# Work to complete
Reproduce, unchanged, the lines between the one holding "Figure 6 (207, 1095)" and the last line of the records, including both ends, but no pictures.

# Data

--- --- ---

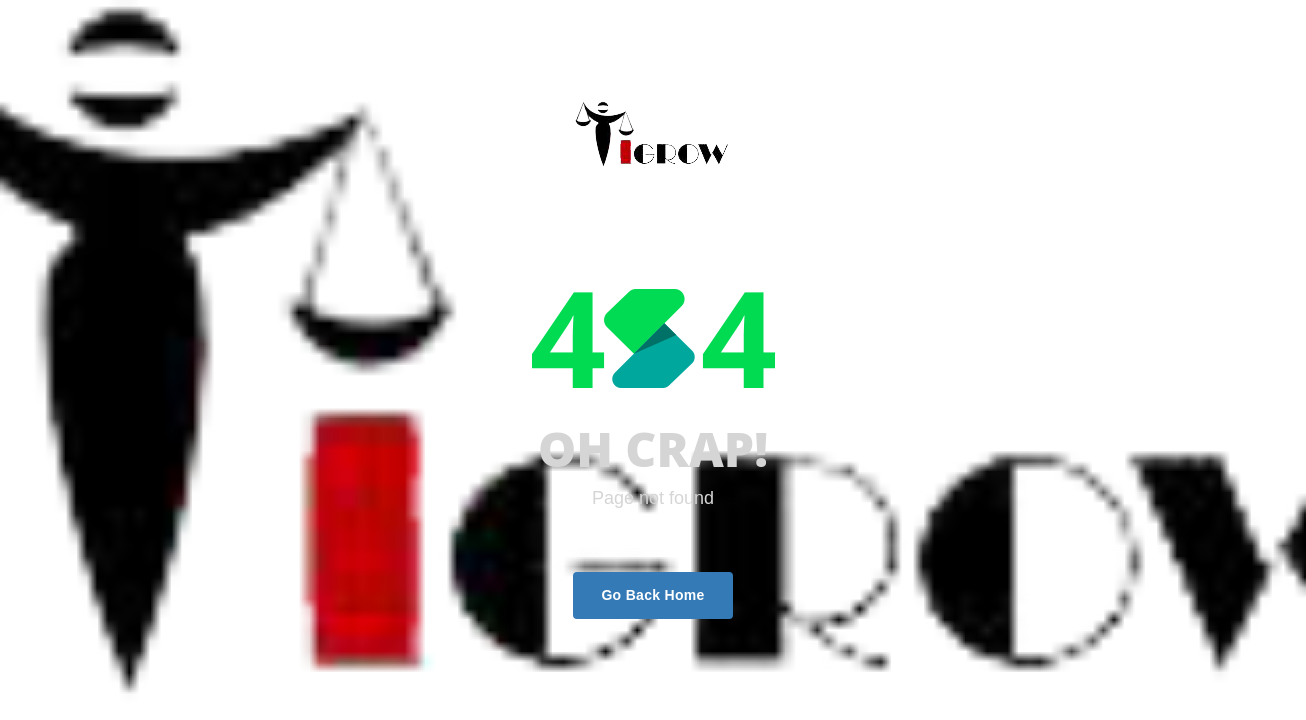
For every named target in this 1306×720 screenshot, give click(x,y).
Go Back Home (652, 595)
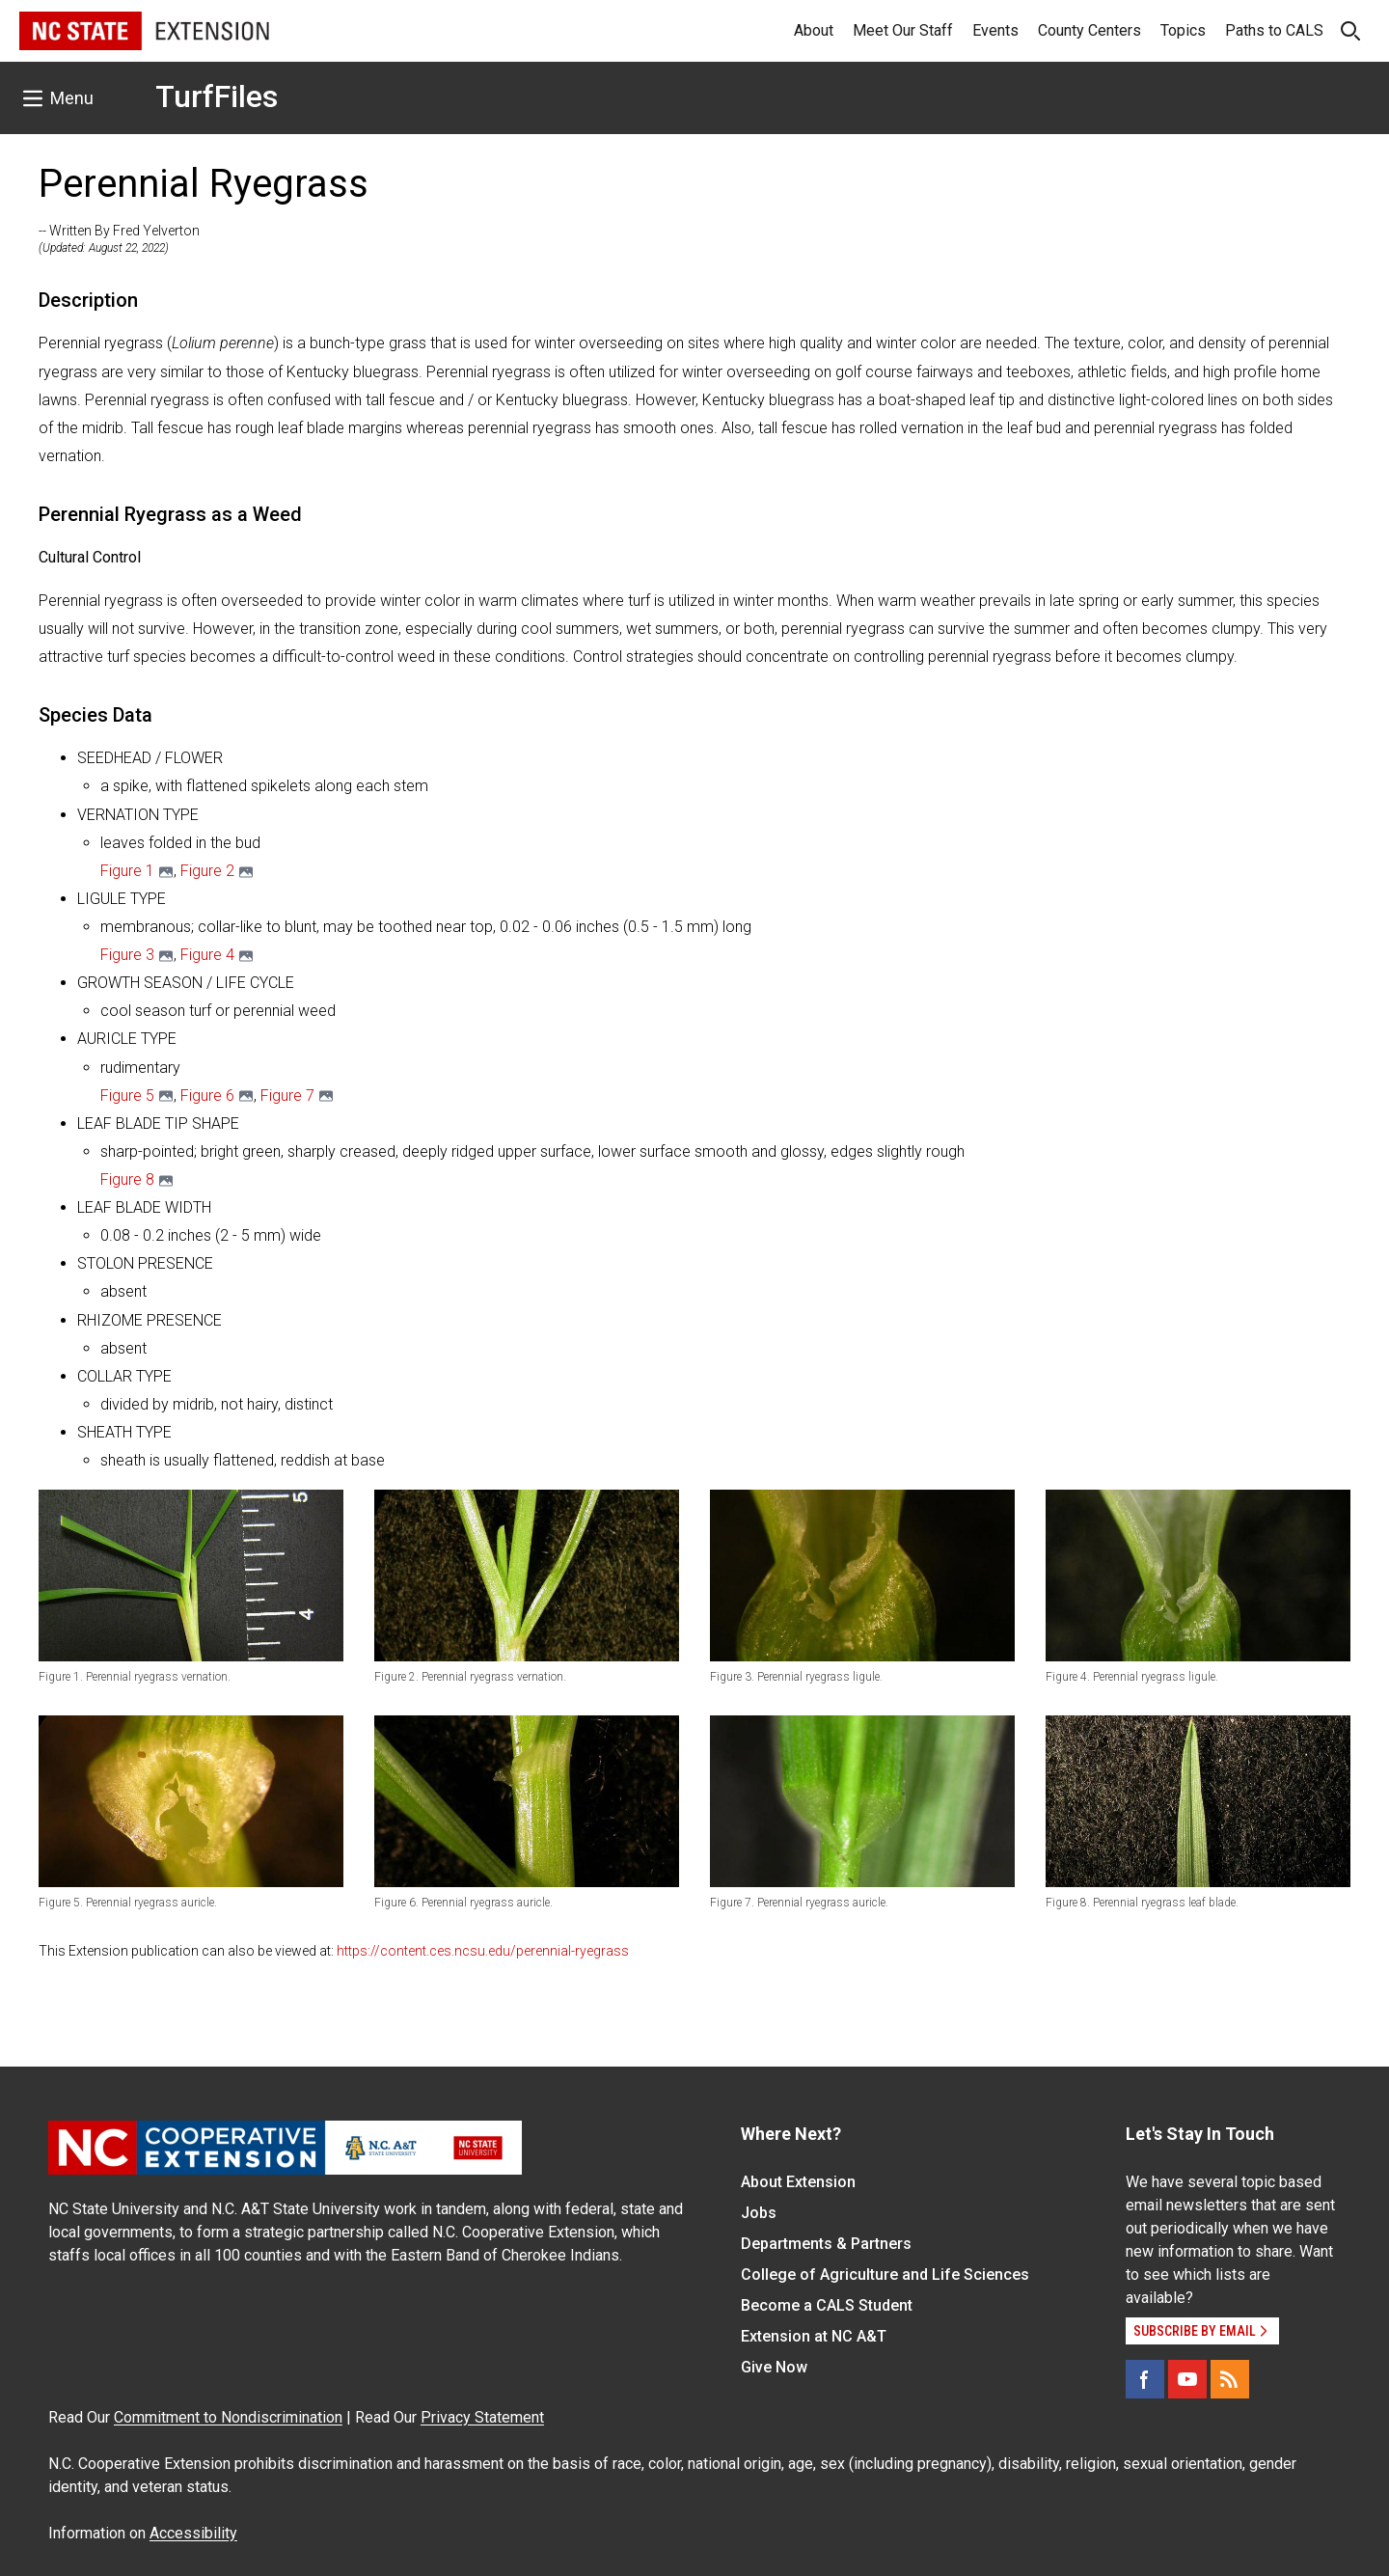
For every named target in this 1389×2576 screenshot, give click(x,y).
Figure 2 (207, 871)
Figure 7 (287, 1095)
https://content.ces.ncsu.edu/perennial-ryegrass (483, 1951)
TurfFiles (216, 96)
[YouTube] (1187, 2379)
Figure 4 (207, 954)
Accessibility (193, 2533)
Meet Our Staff (903, 30)
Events (995, 30)
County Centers (1089, 30)
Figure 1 (127, 871)
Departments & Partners (826, 2243)
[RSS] (1230, 2379)
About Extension (798, 2182)
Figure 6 (207, 1095)
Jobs (758, 2213)
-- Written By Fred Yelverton (119, 230)
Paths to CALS (1274, 30)
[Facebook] (1145, 2379)
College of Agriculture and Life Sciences (885, 2274)
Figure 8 (127, 1179)
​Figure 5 (127, 1095)
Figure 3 (127, 954)
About (813, 30)
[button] (191, 1575)
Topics (1183, 30)
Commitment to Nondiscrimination (228, 2417)
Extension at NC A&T (813, 2336)
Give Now (774, 2367)
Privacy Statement (482, 2417)
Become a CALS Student (826, 2305)
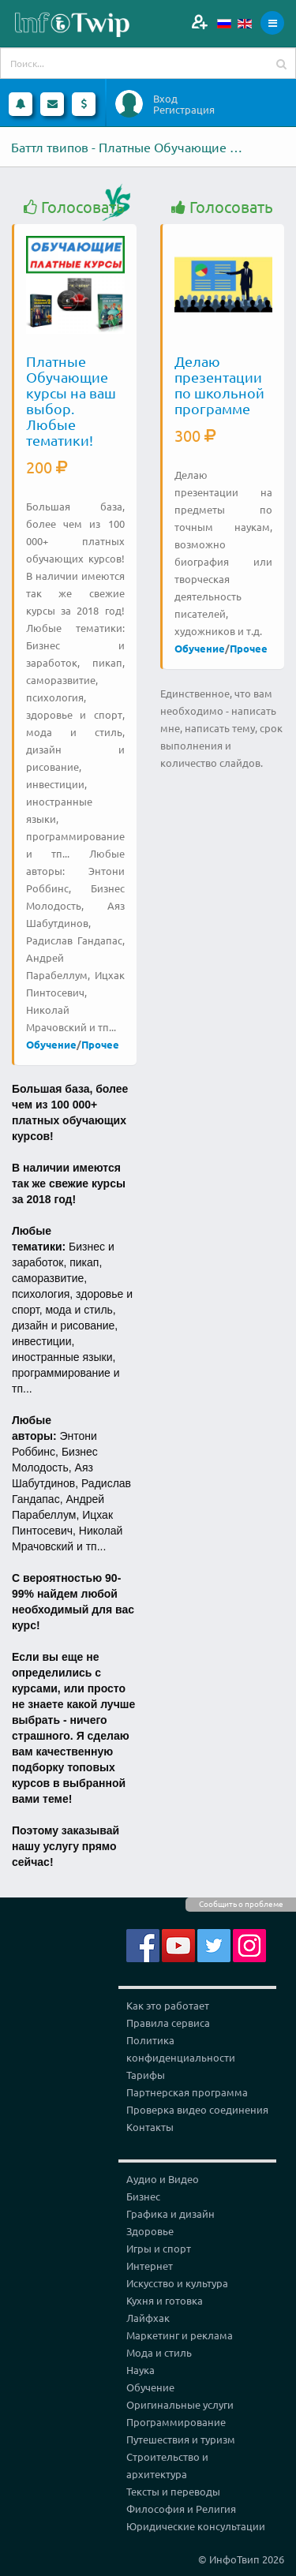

--- --- ---

# Answer for the task
Figure 6 (207, 1095)
Jobs (758, 2213)
-- Written By Fred Yelverton (119, 230)
Paths to CALS (1274, 30)
[Facebook] (1145, 2379)
College of Agriculture and Life Sciences (885, 2274)
Figure 8 (127, 1179)
​Figure 5 (127, 1095)
Figure 3 (127, 954)
About (813, 30)
[button] (191, 1575)
Topics (1183, 30)
Commitment to Nondiscrimination (228, 2417)
Extension at NC A&T (813, 2336)
Give Now (774, 2367)
Privacy Statement (482, 2417)
Become a CALS Student (826, 2305)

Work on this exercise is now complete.